* _Required work_
In the listing below, find the line holding "hard to achieve when your brain is processing" and the line holding "Most popular categories". Write out those two lines and all lines between, exactly, and nothing more.

* _Working data_
########################################
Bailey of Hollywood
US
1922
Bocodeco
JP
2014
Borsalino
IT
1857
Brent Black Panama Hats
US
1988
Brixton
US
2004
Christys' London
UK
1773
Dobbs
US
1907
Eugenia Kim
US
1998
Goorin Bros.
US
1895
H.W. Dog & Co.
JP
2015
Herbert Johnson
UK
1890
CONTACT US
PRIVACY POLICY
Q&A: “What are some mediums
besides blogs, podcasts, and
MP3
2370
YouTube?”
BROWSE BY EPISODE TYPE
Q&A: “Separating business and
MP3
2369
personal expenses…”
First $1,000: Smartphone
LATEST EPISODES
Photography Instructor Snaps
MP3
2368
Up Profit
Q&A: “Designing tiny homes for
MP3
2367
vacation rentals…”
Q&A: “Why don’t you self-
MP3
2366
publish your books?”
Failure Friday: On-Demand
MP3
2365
########################################
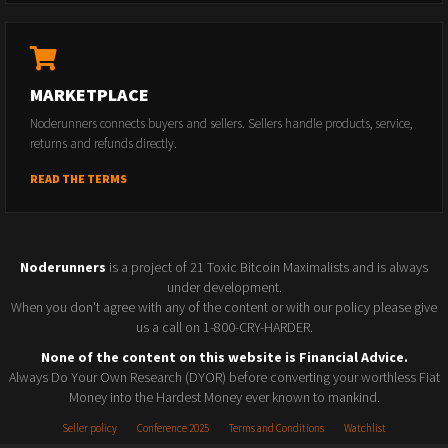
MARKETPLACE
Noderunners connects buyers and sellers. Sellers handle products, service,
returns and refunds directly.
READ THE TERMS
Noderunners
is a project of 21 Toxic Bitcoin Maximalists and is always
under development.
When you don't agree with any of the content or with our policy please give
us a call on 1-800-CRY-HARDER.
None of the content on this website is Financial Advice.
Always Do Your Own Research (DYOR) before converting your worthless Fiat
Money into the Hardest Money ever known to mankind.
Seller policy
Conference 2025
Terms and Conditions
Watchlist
########################################
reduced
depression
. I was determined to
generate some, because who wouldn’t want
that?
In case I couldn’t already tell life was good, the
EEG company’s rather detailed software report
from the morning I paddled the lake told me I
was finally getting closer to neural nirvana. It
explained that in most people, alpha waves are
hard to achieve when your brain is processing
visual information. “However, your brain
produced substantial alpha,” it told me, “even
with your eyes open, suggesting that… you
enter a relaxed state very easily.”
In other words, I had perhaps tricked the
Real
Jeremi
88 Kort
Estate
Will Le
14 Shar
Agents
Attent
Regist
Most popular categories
########################################
* _Reply to the task_
hard to achieve when your brain is processing
visual information. “However, your brain
produced substantial alpha,” it told me, “even
with your eyes open, suggesting that… you
enter a relaxed state very easily.”
In other words, I had perhaps tricked the
Real
Jeremi
88 Kort
Estate
Will Le
14 Shar
Agents
Attent
Regist
Most popular categories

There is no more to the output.